Orbital Inspection and Measurements
1. Initial orbital inspection includes observation of the eyelid position and movement (Figs. 14–2 and 14–3).
2. Is there lid lag and retraction?
These findings increase the likelihood of thyroid-associated orbitopathy, one of the most common etiologies of proptosis (Fig. 14–4).
3. Is there ptosis?
In the setting of combined thyroid-associated orbitopathy and myasthenia gravis, ptosis may be observed; otherwise, ptosis is a red flag that the diagnosis is not thyroid-associated orbitopathy. The palpebral fissure should be measured with a millimeter rule.
4. Formally measure the globe position with respect to the orbital rim using an exophthalmometer.
Changes in this measurement over time will determine the pace of change of orbital disease, but be careful to maintain the same base measurement for successive examinations.
5. Formally measure globe dystopia, the vertical or horizontal displacement of the eye.
Vertical displacement is measured as the relative position of the globe with respect to the canthi and horizontal displacement is observed using the distance from the midpoint of the nose to the limbus at the level of the canthi.
Mass lesions in the orbit displace the globe to the opposite direction, e.g., medial lesions result in lateral globe displacement. Knowing the location of the orbital process is useful in forming the differential diagnosis.
6. Is the abnormal side proptotic? Or is it enophthalmic?
Enophthalmic changes in globe position are seen in the setting of chronic maxillary sinusitis with orbital floor erosion or in cicatrizing orbital disease such as metastatic scirrhous breast carcinoma.
Pathologic enophthalmos is often associated with abnormalities of eyelid function, such as lid lag or a superior sulcus deformity.
Motility
Many disorders of the orbit produce associated changes in motility, secondary to either myogenic or neurogenic involvement.
1. It is critical to measure both phorias and tropias using prisms with the cover and cross-cover testing in the cardinal fields of gaze.
2. Formal measurements of ocular ductions and versions should also be carefully performed.
It is important to use a standard notation that allows differentiation of subtle changes over time. For example, the lateral version reflex (LVR) allows the quick, reliable, reproducible measure of ocular motility and is ideal for following neuro-ophthalmic patients with either paralytic or myogenic strabismus. This test is easily performed with the careful use of a strong penlight that is coaxial with the observer and with stabilization of the patient’s head. The patient is asked to look in far upgaze, downgaze, abduction, and adduction, and the position of the light reflex is noted relative to the corneoscleral limbus (in millimeters). The measurements are noted in the patient’s chart and changes over time are easily appreciated.

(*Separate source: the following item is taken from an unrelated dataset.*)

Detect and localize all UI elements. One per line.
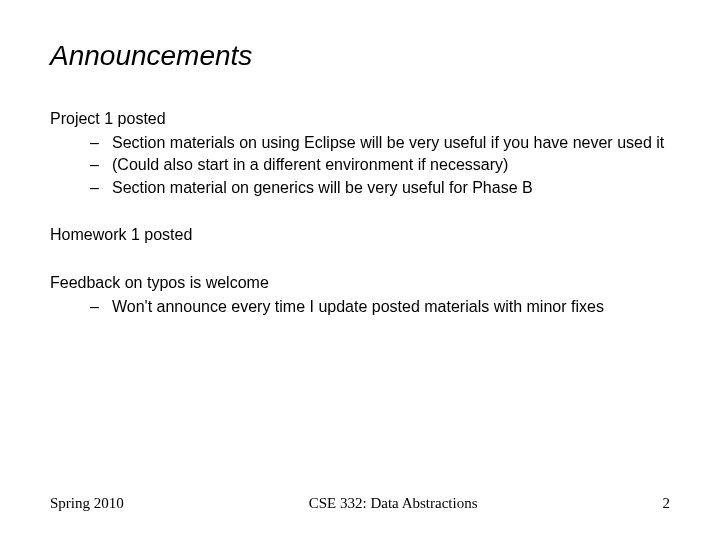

3. If abnormal motility is observed, then perform the forced duction test to differentiate between paralytic and restrictive deficits.
Orbital Palpation
Orbital mass lesions that are anteriorly located in the orbit are amenable to direct examination by palpation. Palpation may be helpful in determining both the differential diagnosis and the selection of a potential site for biopsy. Compressibility of the mass may indicate a vascular lesion. Such lesions, if high flow, may also produce an orbital bruit that is evident on auscultation. Solid tumors are firm and less compressible. Pain on orbital palpation is often associated with inflammatory or infectious lesions.